Als mögliches Ziel von J&J wird auch der Hörgerätehersteller Sonova genannt. Dessen Uraktionäre Beda Diethelm sowie die Gebrüder Hans-Ueli und Andy Rihs vereinen zwar 19 Prozent des Kapitals. Doch "auch Sonova könnte durchaus übernommen werden", sagte Sonova-CEO Lukas Braunschweiler im Interview mit cash im Februar dieses Jahres.

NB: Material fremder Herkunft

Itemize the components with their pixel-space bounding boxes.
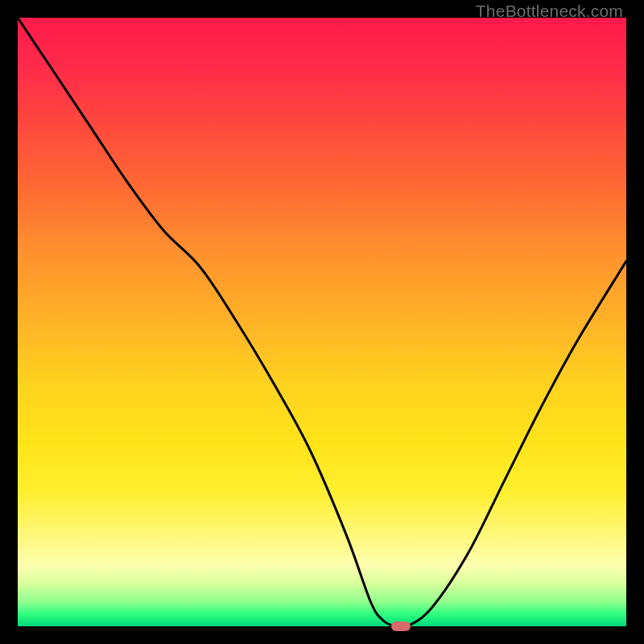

Cilag-Übernahme bereits 1959

Braunschweiler schränkt aber auch gleich ein: Die Hörgeräte-Industrie sei nicht bloss eine Frage der Technologie, sondern auch eine Frage der Kanäle und Distribution. Gerade hier täten sich Unternehmen oft schwer: So sei Johnson & Johnson in der Optik im Linsengeschäft gross, nicht aber bei den Gläsern, weil sich die Firma nicht mit der Distribution auseinandersetzen wolle, sagte Braunschweiler im cash-Interview.

Der andere Bereich, auf den J&J in der Schweiz weiter ein Auge richten dürfte, sind kleinere Übernahmen von Unternehmen mit hoffnungsvollen Produkten. 2014 kaufte J&J die Biotechnologiefirma Covagen aus Schlieren ZH für geschätzte 200 Millionen Franken. Deren Hauptprodukt, ein Wirkstoff gegen rheumatoide Arthritis, scheiterte allerdings Ende 2015 in der ersten Phase der klinischen Entwicklung an Sicherheitsproblemen, wie die NZZ Mitte letztes Jahr schrieb. Mit Remicade hat J&J bereits ein  Blockbuster-Medikament gegen rheumatoide Arthritis im Portfolio.

Angefangen hatte die Akquisitionsgeschichte von J&J in der Schweiz übrigens bereits im Jahr 1959, als der Schaffhauser Pharmaproduktionsbetrieb Cilag in Schaffhausen übernommen wurde. Die Firma ist heute mit 1200 Mitarbeitern nach eigenen Angaben der grösste private Arbeitgeber im Kanton Schaffhausen.